I have written a small function that dumps portions of the DOM tree (rooted
at nodes with the specified tag name) to a file [see below].  Obviously the
output file does not have a root node.  How can I make the output file a
proper XML file (with a single root node)?  I have tried a few things, but
nothing seems to work.  My function follows:


#define SPECIFIED_TAG “yadayada”


void
serializeSubtree (DOMNode* node, DOMWriter *theSerializer, XMLFormatTarget
*target)
{
  if(!node) return;

  const char* name = XMLString::transcode(node->getNodeName());

  if(!strcmp(name, SPECIFIED_TAG))
  {
    theSerializer->writeNode(target, *node);
  }

  for (DOMNode* childNode (node->getFirstChild ()); childNode;
           childNode = childNode->getNextSibling ())
  {
    serializeSubtree(childNode, theSerializer, target);
  }
}


Thanks,
Kong

-- 
View this message in context: http://www.nabble.com/Carving-out-a-subset-of-XML-content-into-a-separate-XML-file-tp14627707p14627707.html
Sent from the Xerces - C - Users mailing list archive at Nabble.com.


Re: Carving out a subset of XML content into a separate XML file

Posted by David Bertoni <db...@apache.org>.
Bhat wrote:
> 
> Bhat wrote:
>> Hi,
>>
>> I have written a small function that dumps portions of the DOM tree
>> (rooted at nodes with the specified tag name) to a file [see below]. 
>> Obviously the output file does not have a root node.  How can I make the
>> output file a proper XML file (with a single root node)?  I have tried a
>> few things, but nothing seems to work.  My function follows:
>>
> 
> 
> Here's what I did:
> First I created a new DOM document using the
> DOMImplementation::createDocument() method.  For this, I had to provide the
> name of the root node.  I traversed the original XML file and when I found
> the DOMNodes with the desired tag name (in the original XML file), I did a
> deep cloning of the nodes [using DOMNode::cloneNode(true)].  Then I tried
> the following options (all unsuccessful):
> 
> 1).  I appended the cloned nodes as a child to the new DOM document, using
> the appendChild() method.  This caused an exception to be thrown (sadly
> cannot decipher the exception yet)
This won't work, because the nodes don't belong to the document.  Also, a 
document can only have a single element child.

> 
> 2). I obtained the root node of the new XML document , using the
> getDocumentElement() method, and tried to append the cloned nodes to the
> root node.  Again, this caused an exception to be thrown (sadly cannot
> decipher the exception yet)
This won't work, because the nodes don't belong to the document.

> 
> 3).
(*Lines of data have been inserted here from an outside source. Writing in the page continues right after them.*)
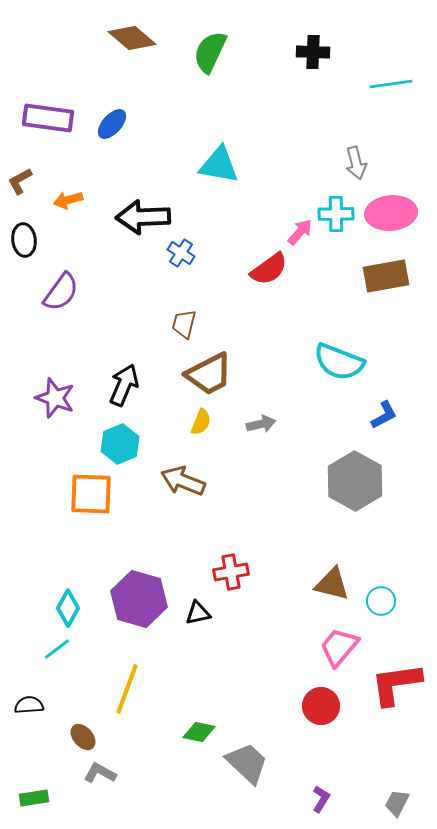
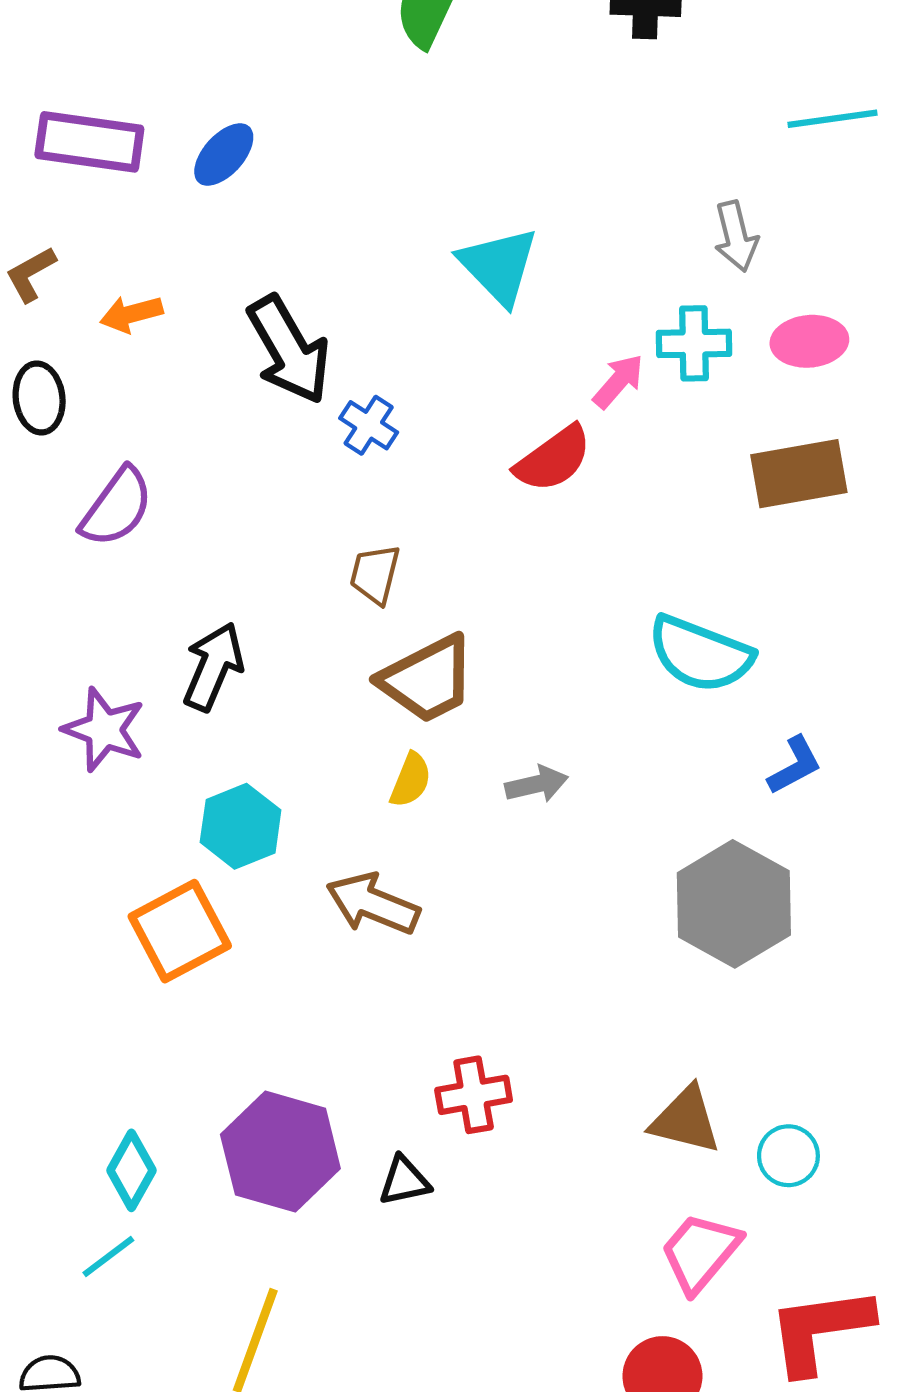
cyan line: (391, 84) -> (833, 119), moved
cyan triangle: (219, 165) -> (499, 266), moved, turned 36
pink ellipse: (391, 213) -> (809, 341), size x0.7
black arrow: (143, 217) -> (289, 350), turned -118
black arrow: (124, 385) -> (213, 667), moved
orange square: (91, 494) -> (180, 931), turned -30

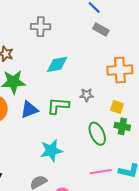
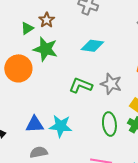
gray star: (87, 95) -> (111, 84), size x1.5
blue triangle: (29, 110) -> (35, 124), moved

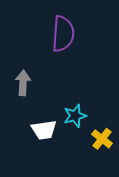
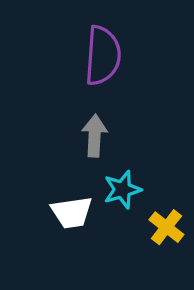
gray arrow: (23, 83) -> (95, 136), moved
I imported the cloned nodes into the new DOM document, using the
> DOMDocument::importNode(DOMNode*, true) call.  This time there was no
> exception, but the subtrees rooted at the cloned nodes dif not get attached
> at all.  
Yes, because importNode doesn't "attach" the nodes.  You need to append the 
nodes to the document element of the new document.

What you are doing is incredibly inefficient for the purposes of just 
generating a single root node.

Dave

Re: Carving out a subset of XML content into a separate XML file

Posted by Bhat <kp...@sta.samsung.com>.

Bhat wrote:
> 
> Hi,
> 
> I have written a small function that dumps portions of the DOM tree
> (rooted at nodes with the specified tag name) to a file [see below]. 
> Obviously the output file does not have a root node.  How can I make the
> output file a proper XML file (with a single root node)?  I have tried a
> few things, but nothing seems to work.  My function follows:
> 


Here's what I did:
First I created a new DOM document using the
DOMImplementation::createDocument() method.  For this, I had to provide the
name of the root node.  I traversed the original XML file and when I found
the DOMNodes with the desired tag name (in the original XML file), I did a
deep cloning of the nodes [using DOMNode::cloneNode(true)].  Then I tried
the following options (all unsuccessful):

1).  I appended the cloned nodes as a child to the new DOM document, using
the appendChild() method.  This caused an exception to be thrown (sadly
cannot decipher the exception yet)

2). I obtained the root node of the new XML document , using the
getDocumentElement() method, and tried to append the cloned nodes to the
root node.  Again, this caused an exception to be thrown (sadly cannot
decipher the exception yet)

3). I imported the cloned nodes into the new DOM document, using the
DOMDocument::importNode(DOMNode*, true) call.  This time there was no
exception, but the subtrees rooted at the cloned nodes dif not get attached
at all.  

Any help will be appreciated.

Thanks,
Bhat
-- 
View this message in context: http://www.nabble.com/Carving-out-a-subset-of-XML-content-into-a-separate-XML-file-tp14627707p14628251.html
Sent from the Xerces - C - Users mailing list archive at Nabble.com.


Re: Carving out a subset of XML content into a separate XML file

Posted by Bhat <kp...@sta.samsung.com>.

David Bertoni wrote:
> 
> 
> Why not try to low budget approach, and just write out a small amount of 
> markup before and after you serialize the nodes?  Writing out "<root>" and 
> </root> isn't terribly complicated.
> 
> Dave
> 
> 

First of all, thanks to David Bertoni for his response.  I have now created
a non-recursive version of my function, using the DOMWalker.  It seems to
iterate properly, but nothing is getting written to the file.  I would
appreciate if someone could take a quick look and let me know what silly
mistake I am making.  For your convenience I am attaching both the recursive
version of the function (which works) and the walker version of the function
(which does not).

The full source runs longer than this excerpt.